5 - Roasted

3.6K 614 248
                                    

PELAJARAN matematika yang diterangkan Mr. Rickson tak ubahnya kisah dongeng yang selalu ampuh membuat murid-murid yang mendengarkannya terbawa ke alam mimpi secara perlahan dan bertahap: 1)  tahap pertama adalah tahap dimana pikiran mulai tak fokus dan kau mulai membayangkan betapa menyenangkannya menjadi unicorn, 2) tahap selanjutnya merupakan saat-saat dimana kelopak matamu seolah digelayuti sesuatu; memaksanya tertutup, 3) tahap ketiga sendiri adalah tahap yang paling berat sebab ini adalah tahap penentuan. Kau akan berpikir bahwa tidak ada salahnya memejamkan mata barang sebentar yang kemudian berujung pada pertimbangan antara tetap berusaha terjaga atau melanjutkan ke tahap terakhir yakni 4) tahap keempat. Inilah tahap dimana kau tak sadarkan diri.

Alyster tengah berada di tahap pertama; dia selalu berada di tahap itu baik ketika pelajaran matematika maupun pelajaran lain bahkan saat sedang bengong seorang diri di pojok kelas. Namun, alih-alih mengkhayal menjadi unicorn, dia lebih suka menjadi naga atau rubah berekor sembilan yang siap menyerang siapa saja yang berani mengganggunya.

Sementara beberapa murid satu persatu mulai memasuki tahap keempat, Alyster masih sigap melengkapkan catatan yang ditulis Mr. Rickson di papan tulis. Bukan karena rajin. Alyster semata-mata kasihan karena hampir tidak ada murid yang betul-betul memperhatikan pria itu kecuali dia dan segelintir anak culun yang berada di kelasnya. Puncaknya, anak-anak yang tengah terlelap manis ini akan protes besar-besaran kepada Mr. Rickson apabila nilai mereka anjlok dengan alasan klasik, Materi ini belum diterangkan!

Beruntunglah mereka karena Alyster terlahir sebagai remaja yang hanya datang di kehidupan mereka sebagai teman sekelas dan bukannya guru matematika jelmaan rubah berekor sembilan. Jika begitu, bisa-bisa sampai rumah mereka hanya tinggal kentut.

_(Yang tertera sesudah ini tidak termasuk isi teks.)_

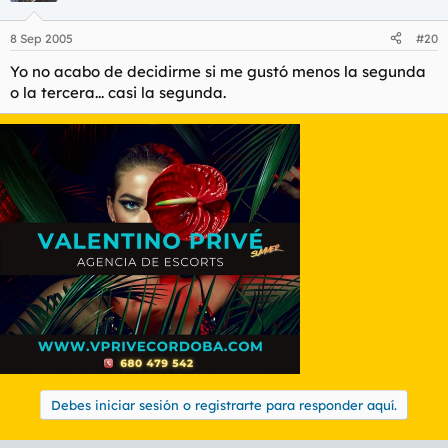
8 Sep 2005
#20
Yo no acabo de decidirme si me gustó menos la segunda
o la tercera... casi la segunda.
Debes iniciar sesión o registrarte para responder aquí.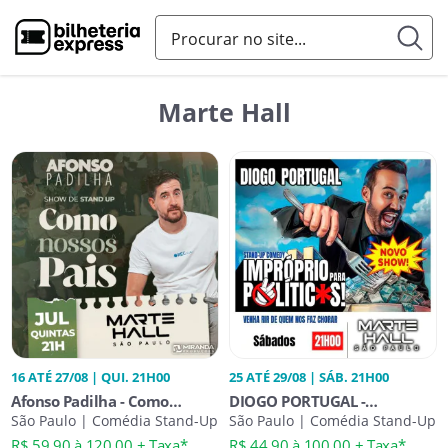
Marte Hall
16 ATÉ 27/08 | QUI. 21H00
25 ATÉ 29/08 | SÁB. 21H00
Afonso Padilha - Como
DIOGO PORTUGAL -
Nossos Pais
São Paulo | Comédia Stand-Up
IMPRÓPRIO PARA POLÍTICOS -
São Paulo | Comédia Stand-Up
STAND UP COMEDY NO
R$ 59,90 à 120,00 + Taxa*
R$ 44,90 à 100,00 + Taxa*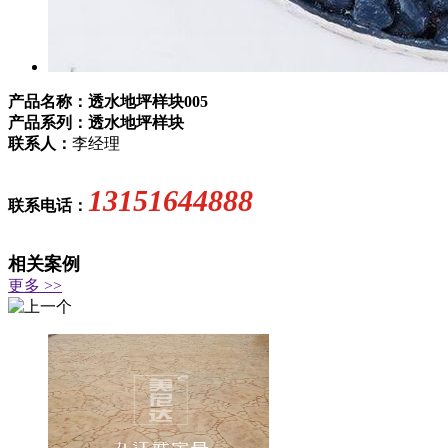
产品名称：透水地坪样块005
产品系列：透水地坪样块
联系人：
李经理
13151644888
联系电话：
相关案例
更多 >>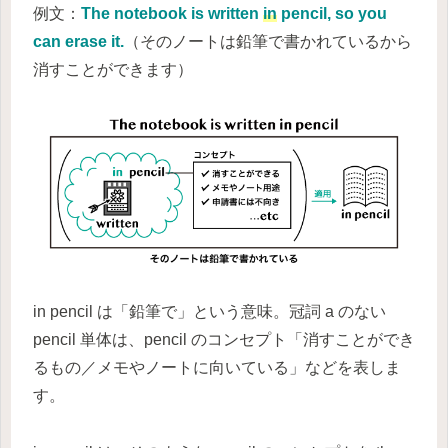
例文：
The notebook is written
in
pencil, so you
can erase it.
（そのノートは鉛筆で書かれているから
消すことができます）
in pencil は「鉛筆で」という意味。冠詞 a のない
pencil 単体は、pencil のコンセプト「消すことができ
るもの／メモやノートに向いている」などを表しま
す。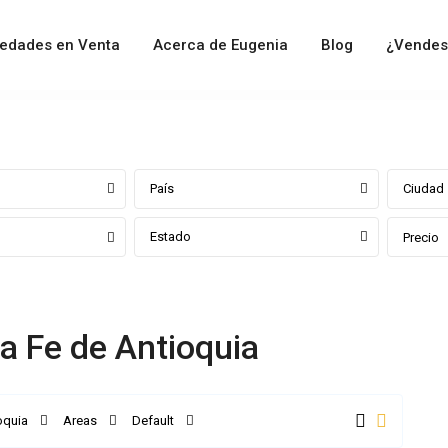
iedades en Venta
Acerca de Eugenia
Blog
¿Vendes
País
Ciudad
Estado
Precio
ta Fe de Antioquia
oquia
Areas
Default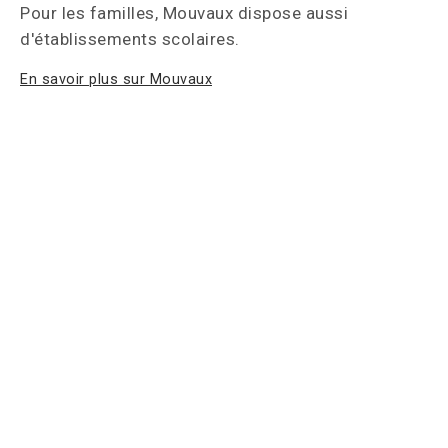
Pour les familles, Mouvaux dispose aussi
d'établissements scolaires.
En savoir plus sur Mouvaux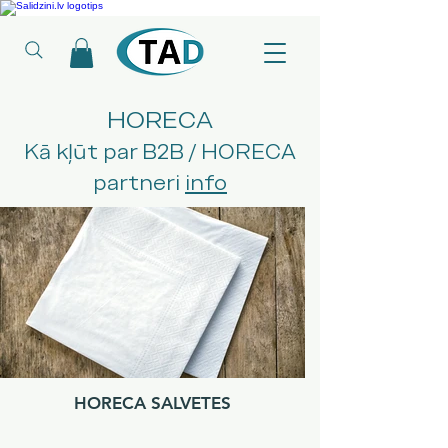
Ledusskapji, Sadzīves tehnika, Smaržas, Operatīvā atmiņa, Putekļu sūcēji
HORECA
Kā kļūt par B2B / HORECA
partneri
info
HORECA SALVETES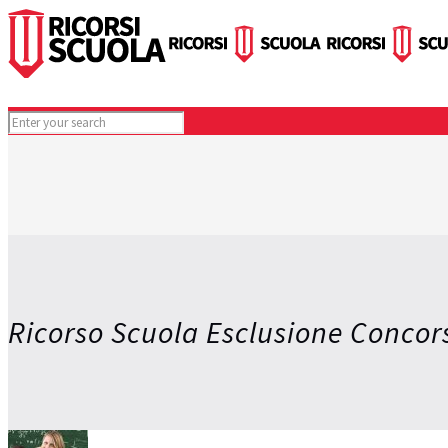
Ricorso Scuola Esclusione Concors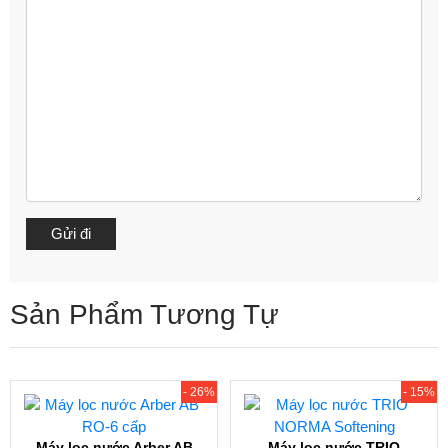
Sản Phẩm Tương Tự
- 26%
- 15%
Máy lọc nước Arber AB
Máy lọc nước TRIO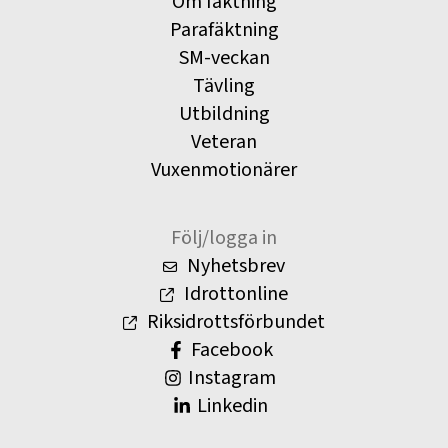
Om fäktning
Parafäktning
SM-veckan
Tävling
Utbildning
Veteran
Vuxenmotionärer
Följ/logga in
Nyhetsbrev
Idrottonline
Riksidrottsförbundet
Facebook
Instagram
Linkedin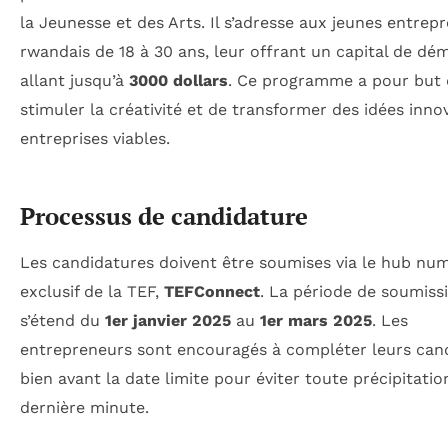
la Jeunesse et des Arts. Il s’adresse aux jeunes entrep
rwandais de 18 à 30 ans, leur offrant un capital de dé
allant jusqu’à
3000 dollars
. Ce programme a pour but
stimuler la créativité et de transformer des idées inno
entreprises viables.
Processus de candidature
Les candidatures doivent être soumises via le hub nu
exclusif de la TEF,
TEFConnect
. La période de soumiss
s’étend du
1er janvier 2025
au
1er mars 2025
. Les
entrepreneurs sont encouragés à compléter leurs can
bien avant la date limite pour éviter toute précipitatio
dernière minute.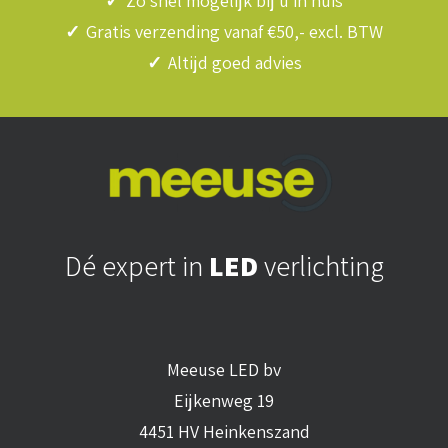
✓
Zo snel mogelijk bij u in huis
✓
Gratis verzending vanaf €50,- excl. BTW
✓
Altijd goed advies
Dé expert in
LED
verlichting
Meeuse LED bv
Eijkenweg 19
4451 HV Heinkenszand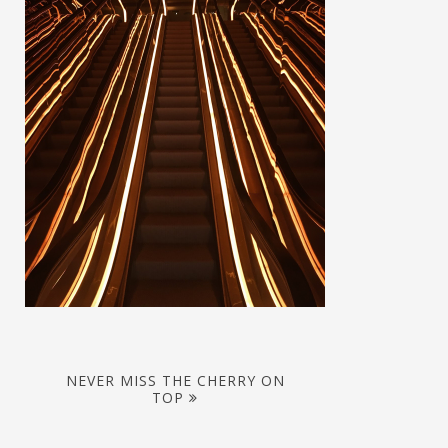
NEVER MISS THE CHERRY ON
TOP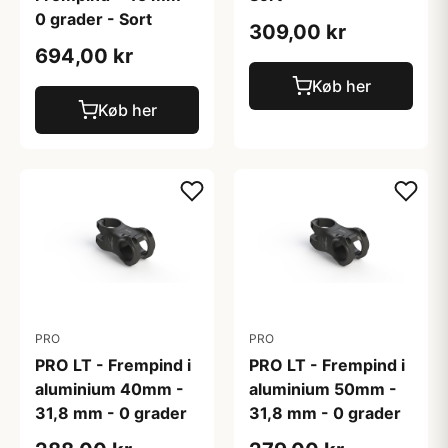
0 grader - Sort
309,00 kr
694,00 kr
Køb her
Køb her
PRO
PRO
PRO LT - Frempind i
PRO LT - Frempind i
aluminium 40mm -
aluminium 50mm -
31,8 mm - 0 grader
31,8 mm - 0 grader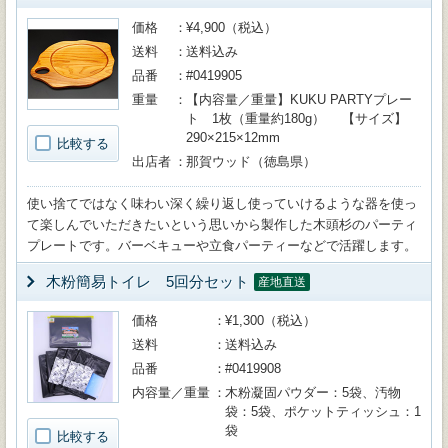
価格
¥4,900（税込）
送料
送料込み
品番
#0419905
重量
【内容量／重量】KUKU PARTYプレー
ト 1枚（重量約180g） 【サイズ】
290×215×12mm
比較する
出店者
那賀ウッド（徳島県）
使い捨てではなく味わい深く繰り返し使っていけるような器を使っ
て楽しんでいただきたいという思いから製作した木頭杉のパーティ
プレートです。バーベキューや立食パーティーなどで活躍します。
木粉簡易トイレ 5回分セット
産地直送
価格
¥1,300（税込）
送料
送料込み
品番
#0419908
内容量／重量
木粉凝固パウダー：5袋、汚物
袋：5袋、ポケットティッシュ：1
袋
比較する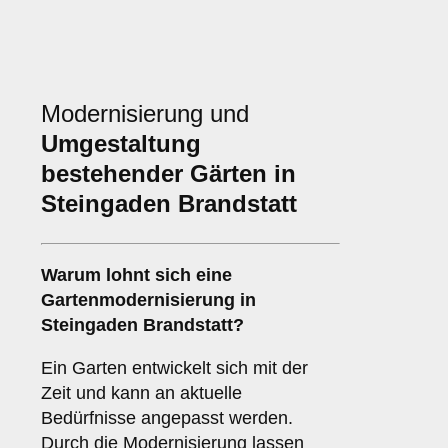
Modernisierung und
Umgestaltung
bestehender Gärten in
Steingaden Brandstatt
Warum lohnt sich eine
Gartenmodernisierung in
Steingaden Brandstatt?
Ein Garten entwickelt sich mit der
Zeit und kann an aktuelle
Bedürfnisse angepasst werden.
Durch die Modernisierung lassen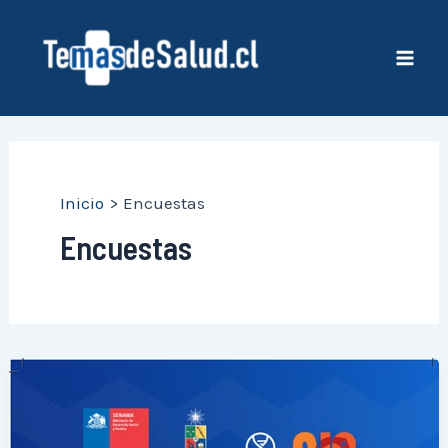
Ir
al
contenido
Mai
Men
Inicio
Encuestas
Encuestas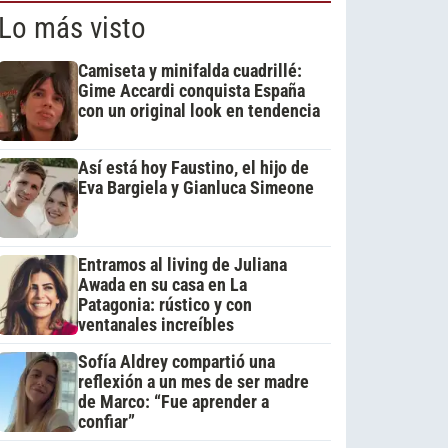
Lo más visto
Camiseta y minifalda cuadrillé:
Gime Accardi conquista España
con un original look en tendencia
Así está hoy Faustino, el hijo de
Eva Bargiela y Gianluca Simeone
Entramos al living de Juliana
Awada en su casa en La
Patagonia: rústico y con
ventanales increíbles
Sofía Aldrey compartió una
reflexión a un mes de ser madre
de Marco: “Fue aprender a
confiar”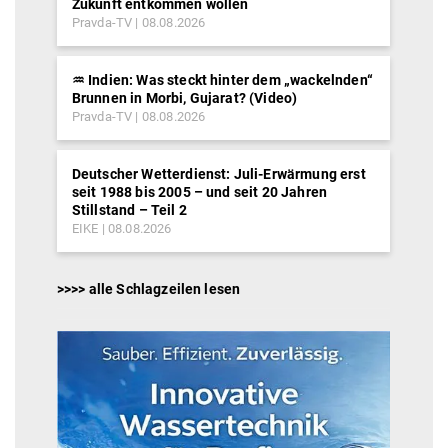
Zukunft entkommen wollen
Pravda-TV
08.08.2026
♒︎ Indien: Was steckt hinter dem „wackelnden“
Brunnen in Morbi, Gujarat? (Video)
Pravda-TV
08.08.2026
Deutscher Wetterdienst: Juli-Erwärmung erst
seit 1988 bis 2005 – und seit 20 Jahren
Stillstand – Teil 2
EIKE
08.08.2026
>>>> alle Schlagzeilen lesen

Selain itu, Alyster selalu mengusahakan agar dirinya senantiasa fokus terhadap sesuatu yang mudah mengalihkan perhatiannya dari kenangan kelamnya di masa lampau. Ya, insiden berdarah itu. Peristiwa keji dimana hanya Alyster yang melihatnya secara langsung di posisinya yang ketika itu masih berusia kanak-kanak. Alyster selalu iri pada kemujuran Astron karena tidak diberi kesempatan untuk ikut melihatnya. Kembarannya itu bisa saja tumbuh menjadi orang sekasar dan sedefensif dirinya seandainya ia menonton hal serupa dengan Alyster. Entahlah. Alyster sendiri belum yakin, mengingat Astron yang punya stok keceriaan tiada batas sehingga ia mesti membagikannya kepada tiap orang.

Bel istirahat berbunyi. Kelas mendongeng—maksudnya, matematika—akhirnya berakhir dan murid-murid dengan cepat terbangun dari tahap keempat Proses Tertidur di Kelas ala Mr. Rickson. Mereka tampak begitu segar, bahagia, dan sejahtera, berbanding terbalik dengan para culun yang justru kelihatan ... cemas. Yah, belajar berjam-jam memang jauh lebih baik dibanding duapuluh menit menjadi bahan penindasan di kantin. Alyster tak mau komentar apa-apa soal itu. Dia beberapa kali pernah merendahkan mereka juga lewat kata-kata (kejutan!).

Catatan: Alyster Leeds melakukannya seorang diri, bukan bergerombol layaknya pengecut yang menguasai meja kantin karena suatu hal menjijikan yang mereka sebut popularitas. Sekali lagi, Alyster tak mau komentar apa-apa karena Astron sang kakak tersayang termasuk di antaranya.

(-)

Tawa lepas nan membahana terdengar dengan jelas dari tengah-tengah kantin, tepatnya dari meja berukuran paling besar yang sekarang ditempati oleh gabungan senior dan junior penguasa sekolah untuk menghabiskan jam istirahat bersama. Di dekat mereka, tampak beberapa anak golongan cupu yang kerap dijadikan pesuruh mendadak bagi kaum populer tiap istirahat berlangsung.

Astron Leeds bisa dikatakan sebagai si populer berhati emas sebab tidak pernah ikut mengerjai cupu-cupu ini ini sebagaimana teman-temannya. Tetapi, tak ayal ia ikut terbahak-bahak saat salah seorang dari mereka dipaksa minum jus spageti campur susu yang tak terbayang sepeti apa rasanya.